(Excerpts from a dataset)
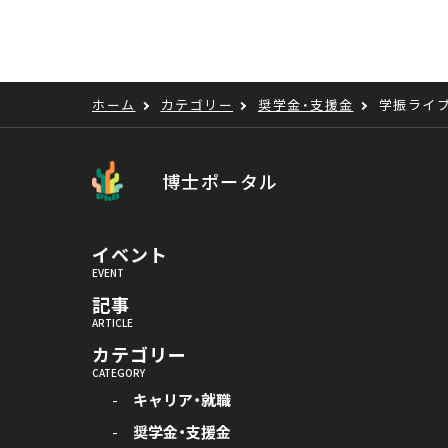
ホーム
カテゴリー
奨学金・支援金
学振ライ
博士ポータル
イベント
記事
カテゴリー
キャリア・就職
奨学金・支援金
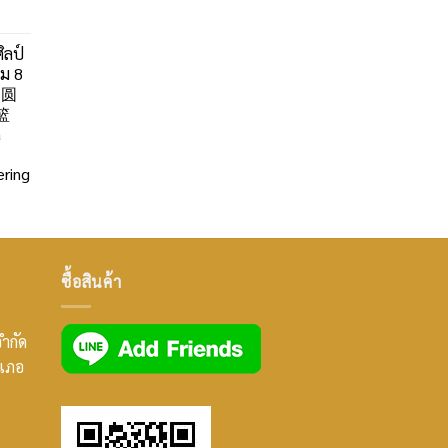
ิลป์
ลม 8
」圆
篮
a
ring
ซื้อสินค้า
จำกัด
ำเภอ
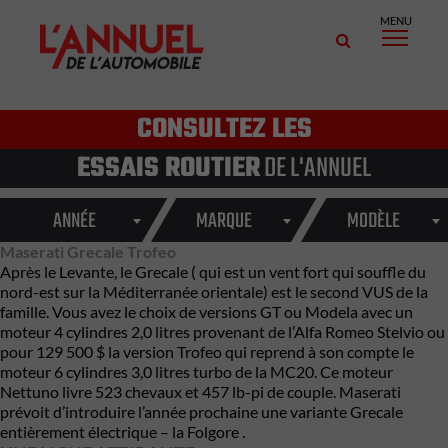
MENU
CONSULTEZ LES
ESSAIS ROUTIER
DE L'ANNUEL
ANNÉE
MARQUE
MODÈLE
Maserati Grecale Trofeo
Après le Levante, le Grecale ( qui est un vent fort qui souffle du
nord-est sur la Méditerranée orientale) est le second VUS de la
famille. Vous avez le choix de versions GT ou Modela avec un
moteur 4 cylindres 2,0 litres provenant de l’Alfa Romeo Stelvio ou
pour 129 500 $ la version Trofeo qui reprend à son compte le
moteur 6 cylindres 3,0 litres turbo de la MC20. Ce moteur
Nettuno livre 523 chevaux et 457 lb-pi de couple. Maserati
prévoit d’introduire l’année prochaine une variante Grecale
entièrement électrique – la Folgore .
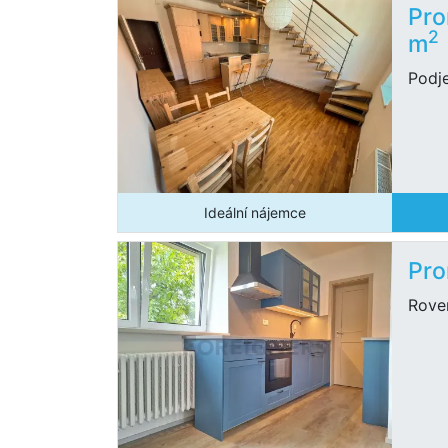
Pro
2
m
Podj
Ideální nájemce
Pro
Rove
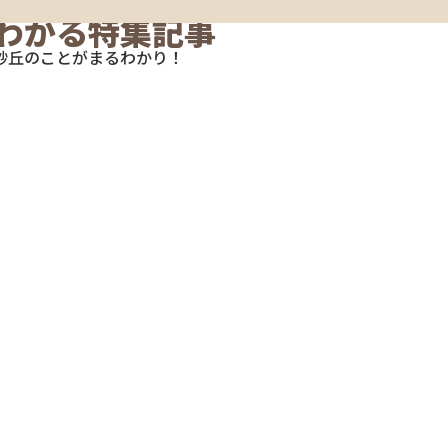
わかる
特集記事
砂丘のことがまるわかり！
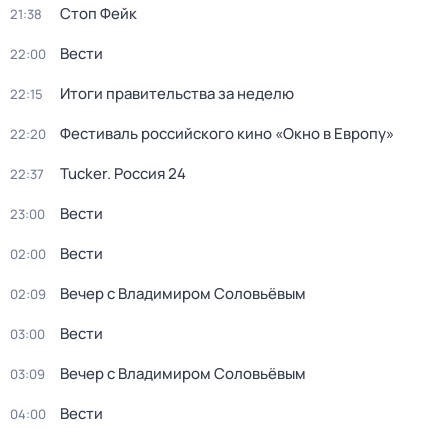
Стоп Фейк
21:38
Вести
22:00
Итоги правительства за неделю
22:15
Фестиваль российского кино «Окно в Европу»
22:20
Tucker. Россия 24
22:37
Вести
23:00
Вести
02:00
Вечер с Владимиром Соловьёвым
02:09
Вести
03:00
Вечер с Владимиром Соловьёвым
03:09
Вести
04:00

(AIM OF THE TASK)
Your reply should hold every line from the data that contains "Grecale", copied in full.

(SOLUTION FOR THIS PROBLEM)
Maserati Grecale Trofeo
Après le Levante, le Grecale ( qui est un vent fort qui souffle du
prévoit d’introduire l’année prochaine une variante Grecale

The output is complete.